### PROBLEM DESCRIPTION
The line containing "Segment right heart" and every line after it, through the end of the records below, are to be reproduced exactly, with the pictures left out.

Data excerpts
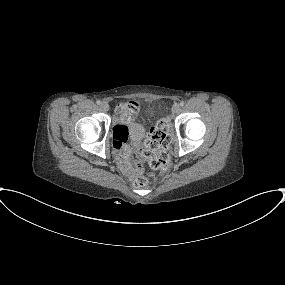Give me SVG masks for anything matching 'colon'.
Listing matches in <instances>:
<instances>
[{"instance_id": "obj_1", "label": "colon", "mask_w": 285, "mask_h": 285, "mask_svg": "<svg viewBox=\"0 0 285 285\" xmlns=\"http://www.w3.org/2000/svg\"><path fill=\"white\" fill-rule=\"evenodd\" d=\"M138 111L139 105L134 101L123 103L118 107V113L128 118L135 116ZM168 127L167 120L161 119L151 128L148 137L144 141L140 155L148 160L152 170L165 172L169 169V155L161 150L167 148L171 143ZM119 141L121 144H125L127 142L126 135H123ZM132 168L137 172L133 178V184L136 187L146 185L148 179L153 175L150 171H144L143 164L140 161L134 162Z\"/></svg>"}]
</instances>
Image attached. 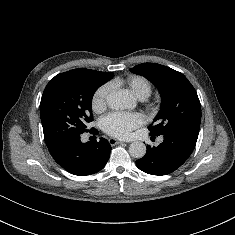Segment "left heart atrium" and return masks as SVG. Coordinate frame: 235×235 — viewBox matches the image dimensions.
<instances>
[{
	"instance_id": "1",
	"label": "left heart atrium",
	"mask_w": 235,
	"mask_h": 235,
	"mask_svg": "<svg viewBox=\"0 0 235 235\" xmlns=\"http://www.w3.org/2000/svg\"><path fill=\"white\" fill-rule=\"evenodd\" d=\"M144 120L140 113L113 112L102 119L101 125L103 130L111 136L128 138L133 130L144 123Z\"/></svg>"
}]
</instances>
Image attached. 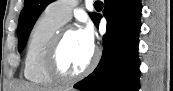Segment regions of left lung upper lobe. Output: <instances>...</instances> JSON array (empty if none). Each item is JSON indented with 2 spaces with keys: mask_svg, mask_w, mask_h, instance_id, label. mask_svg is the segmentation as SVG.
Listing matches in <instances>:
<instances>
[{
  "mask_svg": "<svg viewBox=\"0 0 173 91\" xmlns=\"http://www.w3.org/2000/svg\"><path fill=\"white\" fill-rule=\"evenodd\" d=\"M53 0H25L18 23V50L21 51L27 42L28 36L38 16ZM97 13H90L94 21Z\"/></svg>",
  "mask_w": 173,
  "mask_h": 91,
  "instance_id": "obj_1",
  "label": "left lung upper lobe"
}]
</instances>
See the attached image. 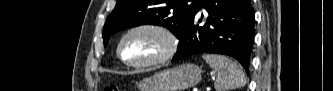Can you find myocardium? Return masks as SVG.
Segmentation results:
<instances>
[{"instance_id":"obj_1","label":"myocardium","mask_w":333,"mask_h":91,"mask_svg":"<svg viewBox=\"0 0 333 91\" xmlns=\"http://www.w3.org/2000/svg\"><path fill=\"white\" fill-rule=\"evenodd\" d=\"M140 31H147V32H152L157 35H159L165 42V49L163 53L158 56L157 58L142 61V62H128L123 55V46L126 41V39L133 33L140 32ZM179 46V39L175 32L162 24H156V23H144V24H138L130 29H128L124 35L121 37L118 47H117V56L118 58L128 67L130 68H147L151 66H156L163 64L165 62H168L171 60Z\"/></svg>"}]
</instances>
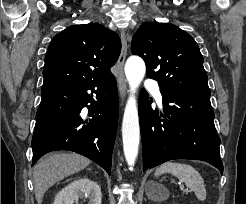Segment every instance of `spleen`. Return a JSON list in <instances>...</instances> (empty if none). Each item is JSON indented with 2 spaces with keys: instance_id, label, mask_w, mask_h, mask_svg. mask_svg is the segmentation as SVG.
<instances>
[{
  "instance_id": "obj_1",
  "label": "spleen",
  "mask_w": 246,
  "mask_h": 204,
  "mask_svg": "<svg viewBox=\"0 0 246 204\" xmlns=\"http://www.w3.org/2000/svg\"><path fill=\"white\" fill-rule=\"evenodd\" d=\"M163 173H171L184 182L188 188L195 192L198 200L204 201L206 199L204 180L200 173L191 165L169 161L156 169L155 176L158 177Z\"/></svg>"
}]
</instances>
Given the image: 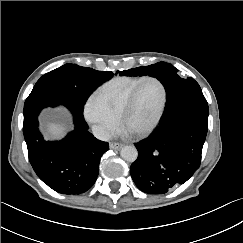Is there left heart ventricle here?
I'll return each mask as SVG.
<instances>
[{"label":"left heart ventricle","mask_w":243,"mask_h":243,"mask_svg":"<svg viewBox=\"0 0 243 243\" xmlns=\"http://www.w3.org/2000/svg\"><path fill=\"white\" fill-rule=\"evenodd\" d=\"M162 99V90L154 81L145 82L126 118V128L137 130L149 123Z\"/></svg>","instance_id":"obj_1"}]
</instances>
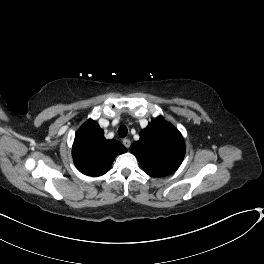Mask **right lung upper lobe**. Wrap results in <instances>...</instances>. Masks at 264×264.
<instances>
[{"instance_id":"cb5924a9","label":"right lung upper lobe","mask_w":264,"mask_h":264,"mask_svg":"<svg viewBox=\"0 0 264 264\" xmlns=\"http://www.w3.org/2000/svg\"><path fill=\"white\" fill-rule=\"evenodd\" d=\"M126 152L115 140H106L99 125L89 119L75 135L72 156L77 169L88 176H101L109 171L114 158Z\"/></svg>"}]
</instances>
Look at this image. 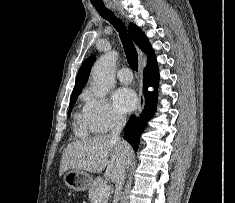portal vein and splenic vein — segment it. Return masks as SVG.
Wrapping results in <instances>:
<instances>
[{
    "instance_id": "obj_1",
    "label": "portal vein and splenic vein",
    "mask_w": 235,
    "mask_h": 203,
    "mask_svg": "<svg viewBox=\"0 0 235 203\" xmlns=\"http://www.w3.org/2000/svg\"><path fill=\"white\" fill-rule=\"evenodd\" d=\"M110 190L111 187L109 185H104L96 192L95 199L100 200L101 198L108 196L110 194Z\"/></svg>"
}]
</instances>
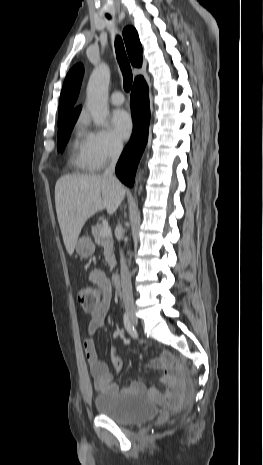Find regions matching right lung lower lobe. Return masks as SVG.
<instances>
[{
  "instance_id": "right-lung-lower-lobe-1",
  "label": "right lung lower lobe",
  "mask_w": 263,
  "mask_h": 465,
  "mask_svg": "<svg viewBox=\"0 0 263 465\" xmlns=\"http://www.w3.org/2000/svg\"><path fill=\"white\" fill-rule=\"evenodd\" d=\"M133 133L116 165L117 177L132 187L141 155L148 140L150 122L149 90L142 76L135 79L130 100Z\"/></svg>"
}]
</instances>
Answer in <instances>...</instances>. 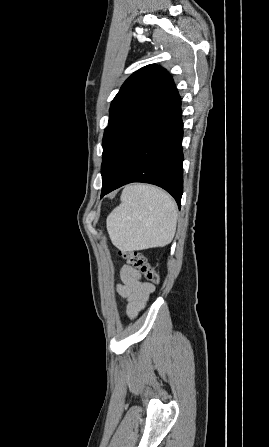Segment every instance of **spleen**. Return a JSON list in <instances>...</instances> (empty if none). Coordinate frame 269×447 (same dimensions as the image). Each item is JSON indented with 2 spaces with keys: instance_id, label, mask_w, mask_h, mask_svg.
Masks as SVG:
<instances>
[{
  "instance_id": "obj_1",
  "label": "spleen",
  "mask_w": 269,
  "mask_h": 447,
  "mask_svg": "<svg viewBox=\"0 0 269 447\" xmlns=\"http://www.w3.org/2000/svg\"><path fill=\"white\" fill-rule=\"evenodd\" d=\"M121 204L109 214V237L121 251L164 247L172 241L177 225V206L156 186H125Z\"/></svg>"
}]
</instances>
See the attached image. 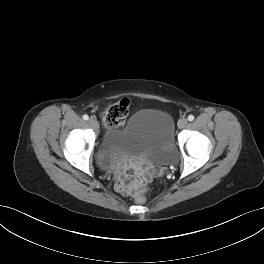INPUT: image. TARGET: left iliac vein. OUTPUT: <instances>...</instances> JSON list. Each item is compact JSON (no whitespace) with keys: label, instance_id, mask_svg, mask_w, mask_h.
Instances as JSON below:
<instances>
[{"label":"left iliac vein","instance_id":"obj_1","mask_svg":"<svg viewBox=\"0 0 264 264\" xmlns=\"http://www.w3.org/2000/svg\"><path fill=\"white\" fill-rule=\"evenodd\" d=\"M188 121L186 118H181L178 121V127L179 128H184L187 125Z\"/></svg>","mask_w":264,"mask_h":264}]
</instances>
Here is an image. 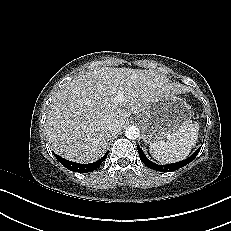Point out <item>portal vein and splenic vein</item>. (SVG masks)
<instances>
[{"label": "portal vein and splenic vein", "instance_id": "18ae733b", "mask_svg": "<svg viewBox=\"0 0 231 231\" xmlns=\"http://www.w3.org/2000/svg\"><path fill=\"white\" fill-rule=\"evenodd\" d=\"M123 101V94L121 92H118L116 97L114 98V102H121Z\"/></svg>", "mask_w": 231, "mask_h": 231}]
</instances>
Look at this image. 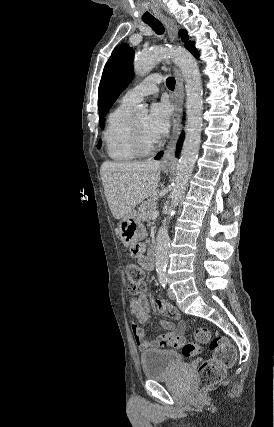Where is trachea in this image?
Here are the masks:
<instances>
[{
  "label": "trachea",
  "instance_id": "obj_1",
  "mask_svg": "<svg viewBox=\"0 0 274 427\" xmlns=\"http://www.w3.org/2000/svg\"><path fill=\"white\" fill-rule=\"evenodd\" d=\"M143 21L144 23H147V25H149L158 35H162V33H164V26L159 20H157V18L152 17ZM166 85L170 90H174L175 79L173 77H168L166 80Z\"/></svg>",
  "mask_w": 274,
  "mask_h": 427
}]
</instances>
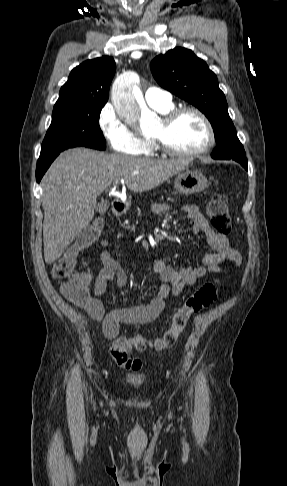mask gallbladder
<instances>
[{"mask_svg":"<svg viewBox=\"0 0 287 486\" xmlns=\"http://www.w3.org/2000/svg\"><path fill=\"white\" fill-rule=\"evenodd\" d=\"M108 209L107 203L101 202L97 205L96 211L98 213H104Z\"/></svg>","mask_w":287,"mask_h":486,"instance_id":"gallbladder-1","label":"gallbladder"}]
</instances>
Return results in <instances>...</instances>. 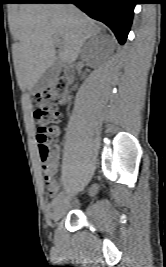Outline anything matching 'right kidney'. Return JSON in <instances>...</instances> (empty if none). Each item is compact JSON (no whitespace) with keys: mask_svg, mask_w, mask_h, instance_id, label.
<instances>
[{"mask_svg":"<svg viewBox=\"0 0 166 267\" xmlns=\"http://www.w3.org/2000/svg\"><path fill=\"white\" fill-rule=\"evenodd\" d=\"M99 45H100V42H94L92 39L85 50L84 56L85 57L95 56V53L98 50Z\"/></svg>","mask_w":166,"mask_h":267,"instance_id":"obj_1","label":"right kidney"}]
</instances>
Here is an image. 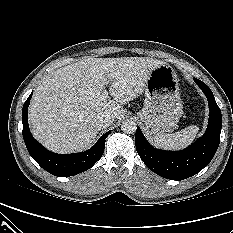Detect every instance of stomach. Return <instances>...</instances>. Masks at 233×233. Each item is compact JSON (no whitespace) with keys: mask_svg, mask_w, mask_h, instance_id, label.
Returning a JSON list of instances; mask_svg holds the SVG:
<instances>
[{"mask_svg":"<svg viewBox=\"0 0 233 233\" xmlns=\"http://www.w3.org/2000/svg\"><path fill=\"white\" fill-rule=\"evenodd\" d=\"M178 82L174 69L165 63L150 72L138 116L151 136L172 132L183 115Z\"/></svg>","mask_w":233,"mask_h":233,"instance_id":"obj_1","label":"stomach"}]
</instances>
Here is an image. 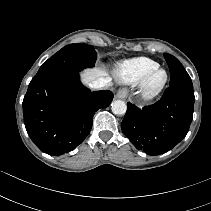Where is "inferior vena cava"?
Masks as SVG:
<instances>
[{
    "instance_id": "obj_1",
    "label": "inferior vena cava",
    "mask_w": 211,
    "mask_h": 211,
    "mask_svg": "<svg viewBox=\"0 0 211 211\" xmlns=\"http://www.w3.org/2000/svg\"><path fill=\"white\" fill-rule=\"evenodd\" d=\"M107 85H108V80L103 77L97 78L96 80L89 83V87L94 89H102Z\"/></svg>"
}]
</instances>
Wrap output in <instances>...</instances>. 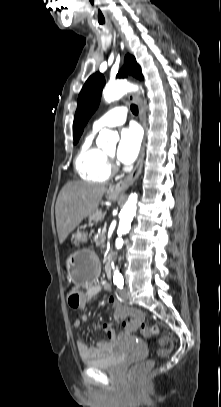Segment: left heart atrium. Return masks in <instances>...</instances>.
<instances>
[{
  "instance_id": "1",
  "label": "left heart atrium",
  "mask_w": 221,
  "mask_h": 407,
  "mask_svg": "<svg viewBox=\"0 0 221 407\" xmlns=\"http://www.w3.org/2000/svg\"><path fill=\"white\" fill-rule=\"evenodd\" d=\"M141 144V133L137 127L131 126L121 131L117 158L123 164L132 163L138 156Z\"/></svg>"
}]
</instances>
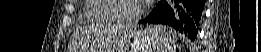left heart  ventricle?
Returning a JSON list of instances; mask_svg holds the SVG:
<instances>
[{
    "instance_id": "left-heart-ventricle-1",
    "label": "left heart ventricle",
    "mask_w": 261,
    "mask_h": 52,
    "mask_svg": "<svg viewBox=\"0 0 261 52\" xmlns=\"http://www.w3.org/2000/svg\"><path fill=\"white\" fill-rule=\"evenodd\" d=\"M141 1H119L117 3L116 12L123 16H132L137 13Z\"/></svg>"
}]
</instances>
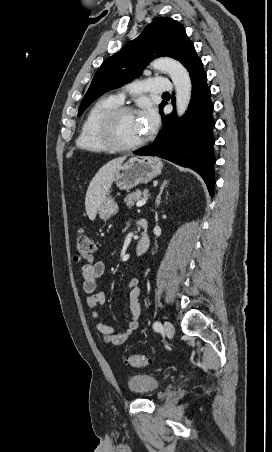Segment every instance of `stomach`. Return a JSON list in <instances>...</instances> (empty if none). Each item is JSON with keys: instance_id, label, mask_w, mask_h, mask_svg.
<instances>
[{"instance_id": "obj_1", "label": "stomach", "mask_w": 272, "mask_h": 452, "mask_svg": "<svg viewBox=\"0 0 272 452\" xmlns=\"http://www.w3.org/2000/svg\"><path fill=\"white\" fill-rule=\"evenodd\" d=\"M163 163L158 158L146 156H132L122 163L114 176V182L121 190L148 183L161 173ZM118 212V205L110 196L104 198L97 213L100 219L107 220Z\"/></svg>"}]
</instances>
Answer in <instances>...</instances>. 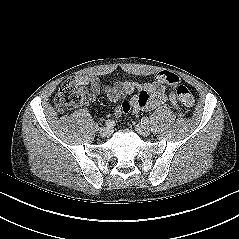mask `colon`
Instances as JSON below:
<instances>
[{
  "label": "colon",
  "mask_w": 239,
  "mask_h": 239,
  "mask_svg": "<svg viewBox=\"0 0 239 239\" xmlns=\"http://www.w3.org/2000/svg\"><path fill=\"white\" fill-rule=\"evenodd\" d=\"M155 80L159 83H168L175 89L178 100L187 107L194 104V96L189 88L181 83L178 75L169 71H161L155 76ZM86 102V92L83 86L76 80L69 78L62 82L55 98L54 104L58 110H64L69 107L81 106ZM131 108L129 100L123 101L121 109L128 112Z\"/></svg>",
  "instance_id": "colon-1"
}]
</instances>
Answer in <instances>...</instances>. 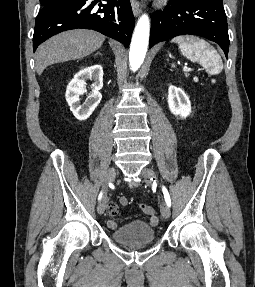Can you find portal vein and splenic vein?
I'll return each instance as SVG.
<instances>
[{"mask_svg":"<svg viewBox=\"0 0 255 287\" xmlns=\"http://www.w3.org/2000/svg\"><path fill=\"white\" fill-rule=\"evenodd\" d=\"M183 72H191L190 68H187V64H185Z\"/></svg>","mask_w":255,"mask_h":287,"instance_id":"1","label":"portal vein and splenic vein"}]
</instances>
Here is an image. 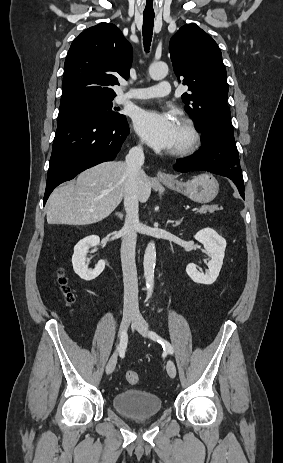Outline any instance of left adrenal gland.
<instances>
[{
  "instance_id": "a2214340",
  "label": "left adrenal gland",
  "mask_w": 283,
  "mask_h": 463,
  "mask_svg": "<svg viewBox=\"0 0 283 463\" xmlns=\"http://www.w3.org/2000/svg\"><path fill=\"white\" fill-rule=\"evenodd\" d=\"M183 219H184V218H181V219L178 220V221H172V220H171L170 222L172 223L173 227H176V226L180 225V224L183 222Z\"/></svg>"
}]
</instances>
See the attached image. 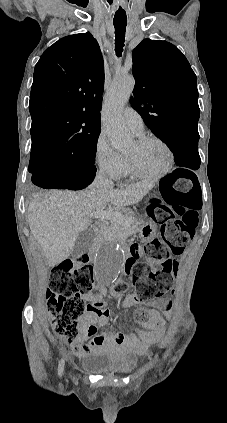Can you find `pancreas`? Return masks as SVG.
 Instances as JSON below:
<instances>
[{
	"label": "pancreas",
	"mask_w": 227,
	"mask_h": 423,
	"mask_svg": "<svg viewBox=\"0 0 227 423\" xmlns=\"http://www.w3.org/2000/svg\"><path fill=\"white\" fill-rule=\"evenodd\" d=\"M119 213L132 217V221L127 223H119V221H102L99 225V233H101L103 239H115V241H121L125 237H129L131 233H136L140 229V219L133 217V213L130 210H118Z\"/></svg>",
	"instance_id": "pancreas-1"
}]
</instances>
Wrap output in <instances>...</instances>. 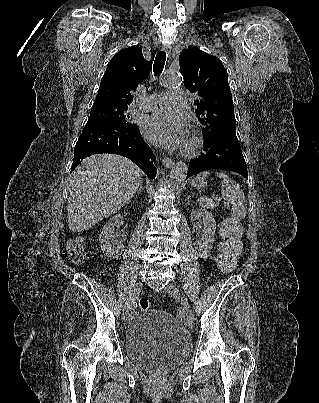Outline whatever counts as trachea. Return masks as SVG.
Instances as JSON below:
<instances>
[{"label": "trachea", "instance_id": "trachea-1", "mask_svg": "<svg viewBox=\"0 0 319 403\" xmlns=\"http://www.w3.org/2000/svg\"><path fill=\"white\" fill-rule=\"evenodd\" d=\"M165 61H166V52L164 51L159 52L155 57L153 65V71L155 75H158L163 71Z\"/></svg>", "mask_w": 319, "mask_h": 403}]
</instances>
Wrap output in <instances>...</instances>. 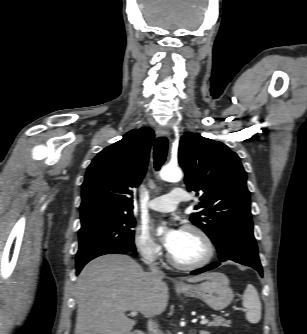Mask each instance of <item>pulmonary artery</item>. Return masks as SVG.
I'll list each match as a JSON object with an SVG mask.
<instances>
[{
  "mask_svg": "<svg viewBox=\"0 0 307 334\" xmlns=\"http://www.w3.org/2000/svg\"><path fill=\"white\" fill-rule=\"evenodd\" d=\"M185 190L182 188H174L169 193L153 198L148 207L158 212L173 211L180 202L186 201Z\"/></svg>",
  "mask_w": 307,
  "mask_h": 334,
  "instance_id": "obj_1",
  "label": "pulmonary artery"
}]
</instances>
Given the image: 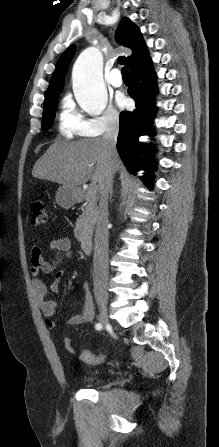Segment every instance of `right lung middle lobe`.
Segmentation results:
<instances>
[{"label": "right lung middle lobe", "mask_w": 219, "mask_h": 447, "mask_svg": "<svg viewBox=\"0 0 219 447\" xmlns=\"http://www.w3.org/2000/svg\"><path fill=\"white\" fill-rule=\"evenodd\" d=\"M60 94V93H59ZM59 94L50 96L44 101V111L42 115V130H47L53 122Z\"/></svg>", "instance_id": "obj_1"}]
</instances>
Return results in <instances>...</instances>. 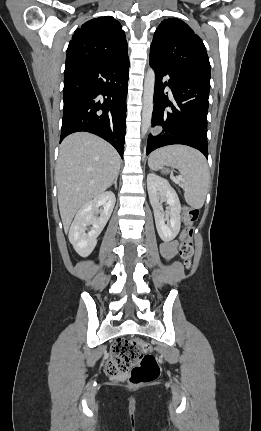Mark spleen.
Returning a JSON list of instances; mask_svg holds the SVG:
<instances>
[{
  "label": "spleen",
  "instance_id": "obj_1",
  "mask_svg": "<svg viewBox=\"0 0 261 431\" xmlns=\"http://www.w3.org/2000/svg\"><path fill=\"white\" fill-rule=\"evenodd\" d=\"M148 164L153 170L165 165L178 169L187 204L196 209L203 206L209 184V170L205 157L199 151L179 145L164 147L150 155Z\"/></svg>",
  "mask_w": 261,
  "mask_h": 431
}]
</instances>
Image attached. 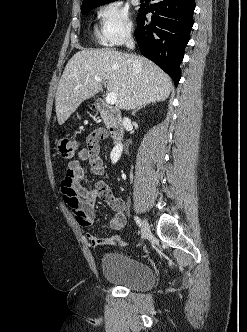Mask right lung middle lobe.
Listing matches in <instances>:
<instances>
[{
	"mask_svg": "<svg viewBox=\"0 0 247 332\" xmlns=\"http://www.w3.org/2000/svg\"><path fill=\"white\" fill-rule=\"evenodd\" d=\"M112 1H115V0H109V1H106V2H103V3H98V4L84 6V7L81 8L82 9V13L85 14L88 11H90V10H92V9L98 7V6H101V5L105 4V3H109V2H112Z\"/></svg>",
	"mask_w": 247,
	"mask_h": 332,
	"instance_id": "right-lung-middle-lobe-1",
	"label": "right lung middle lobe"
}]
</instances>
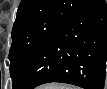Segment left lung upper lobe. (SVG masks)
I'll return each instance as SVG.
<instances>
[{
  "label": "left lung upper lobe",
  "instance_id": "left-lung-upper-lobe-1",
  "mask_svg": "<svg viewBox=\"0 0 107 89\" xmlns=\"http://www.w3.org/2000/svg\"><path fill=\"white\" fill-rule=\"evenodd\" d=\"M88 0H22L9 52L12 86L43 43Z\"/></svg>",
  "mask_w": 107,
  "mask_h": 89
}]
</instances>
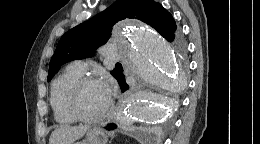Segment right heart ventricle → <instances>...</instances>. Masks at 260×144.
<instances>
[{"instance_id": "e07e8e85", "label": "right heart ventricle", "mask_w": 260, "mask_h": 144, "mask_svg": "<svg viewBox=\"0 0 260 144\" xmlns=\"http://www.w3.org/2000/svg\"><path fill=\"white\" fill-rule=\"evenodd\" d=\"M82 74L73 66H68L52 83L50 103L54 118L61 125H69L76 121L68 112L66 101L70 89Z\"/></svg>"}]
</instances>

### TASK RESULT
Segment right heart ventricle → <instances>...</instances>. Masks at 260×144.
<instances>
[{"instance_id": "e07e8e85", "label": "right heart ventricle", "mask_w": 260, "mask_h": 144, "mask_svg": "<svg viewBox=\"0 0 260 144\" xmlns=\"http://www.w3.org/2000/svg\"><path fill=\"white\" fill-rule=\"evenodd\" d=\"M82 74L73 66H68L52 83L50 103L54 118L61 125H69L76 121L68 112L66 101L70 89Z\"/></svg>"}]
</instances>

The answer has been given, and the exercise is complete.